Amarcord del leader Pd da Bettola, suo paese natale. Il sindaco di Firenze attacca il documento firmato ieri da Vendola, Bersani e Nencini

Nel fotomontaggio Pier Luigi Bersani e Matteo Renzi
Nel fotomontaggio Pier Luigi Bersani e Matteo Renzi

Ai nastri di partenza. Via. Le primarie del Pd hanno inizio, sale il sipario sui "fratelli coltelli". Il giorno dopo la firma messa in calce alla carta d'intenti - il discusso programma in cui il Pd scarica Monti, apre alle coppie Gay e rifila un due di picche a Casini, Bersani inizia la campagna elettorale. La sgangherata macchina da guerra parte da Bettola, tremila anime in provincia di Piacenza. Perché al leader che cerca la riconferma paice giocare in casa. E più in casa di così non si può. Pier Luigi Bersani conciona, a favor di flash e telecamere, davanti alla pompa di benzina che fu di suo padre. E di benzina, per battere in corsa Renzi, ne avrà bisogno. Lo sanno anche i suoi compaesani, che poprio davanti al distributore avito issano un cartello che punta il dito contro il nemico numero uno: "Noi aggiustiamo, non rottamiamo". "Bisogna ricostruire quel rapporto un po' sentimentale fra politica e cittadini - dice Bersani -. La politica, per rendersi credibile, deve prendersi qualche rischio se non non può avere credibilità. Questo è il senso della scelta delle primarie". Poi, dopo averlo snobbato nel documento di ieri, apre al premier: "Il prossimo governo dovrà mandare avanti il meglio dell’esperienza dell’esecutivo Monti e che lo stesso attuale premier certamente dovrà continuare a dare un contributo a questo Paese".

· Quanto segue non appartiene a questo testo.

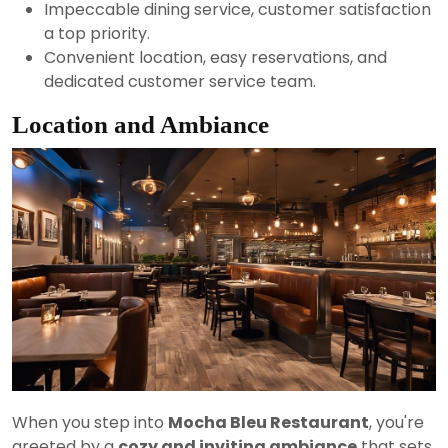
Impeccable dining service, customer satisfaction
a top priority.
Convenient location, easy reservations, and
dedicated customer service team.
Location and Ambiance
When you step into
Mocha Bleu Restaurant
, you're
greeted by a
cozy and inviting ambiance
that sets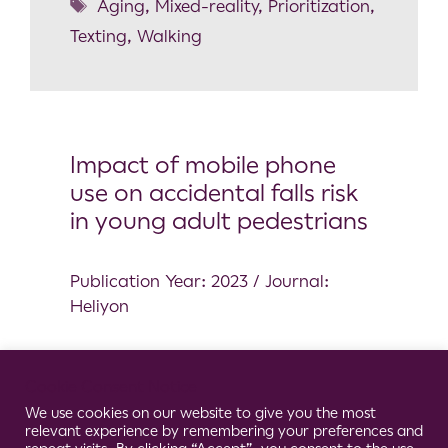
Aging
,
Mixed-reality
,
Prioritization
,
Texting
,
Walking
Impact of mobile phone
use on accidental falls risk
in young adult pedestrians
Publication Year: 2023 / Journal:
Heliyon
Healthy
Cookie Consent Notice
Balance
,
Dual Task
,
Fall
,
We use cookies on our website to give you the most
Pedestrian
,
Phone
,
Texting
,
Wearable
relevant experience by remembering your preferences and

Bersani gioca sull'operazione amarcord, su Twitter ha pubblicato una foto di lui da bambino insieme ai genitori (guarda la foto), e Renzi gioca d'attacco.

A ottocento chilometri di distanza, in tutt'altro contesto, va in scena un Matteo Renzi più rottamatore che mai. Lui è già rodato, è in campagna elettorale da giorni e ha già macinato, chilometri, strette di mano e attacchi. Il sindaco di Firenze, parlando dal Grand Hotel Salerno, va subito all'attacco dei papaveri democratici: "Se vinciamo noi non finisce il centrosinistra. Caro presidente D'Alema, al massimo finisce la tua carriera parlamentare". Nel dubbio di essere frainteso proietta anche uno spezzone della puntata di Otto e Mezzo, quella in cui il presidente del Copasir diceva che la vittoria di Renz sarebbe la fine del centrosinistra. Bordata numero uno. Poi passa alla carta d'intenti: "E' un documento molto generale e persino generico. Non ci vedo nessun particolare interesse". Bordata numero due. "Intanto chiedo i voti ai delusi del Pd - risponde Renzi a chi gli chiede se voglia i voti di centrodestra -, che sono molti di più".

Poi lo scenario si sposta. Bersani si trasferisce nella piazza di Bettola e Renzi si sposta a Caserta. I due danno vita a un ping pong di colpi che tra foglie, radici e rami secchi si trasforma in una sfida di giardinaggio: "Abbiamo bisogno di foglie nuove, ma le foglie nuove vengono dalle radici solide", ammonisce il segretario del Pd. Renzi gli risponde a tambur battente: "È vero ciò che dice Bersani, ovvero che senza radici non crescono foglie nuove, ma bisogna avere il coraggio di non dimenticare che per far spuntare foglie nuove è necessario potare i rami secchi, perché ammazzano l’albero". Secca la replica di Bersani: "Sì, sì... Basta che non pensi di essere lui a decidere quali sono i rami secchi e quelli verdi, perchè qui siamo un collettivo. Abbiamo delle regole e la ruota deve girare. Non c’è uno che decide, nè Bersani, nè Renzi nè nessuno. Si decide nel collettivo".

La disfida è appena iniziata.

E il rottamotore non risparmia neppure una battuta al vetriolo contro Marchionne: "A Firenze abbiamo inventato il Rinascimento, loro la Duna".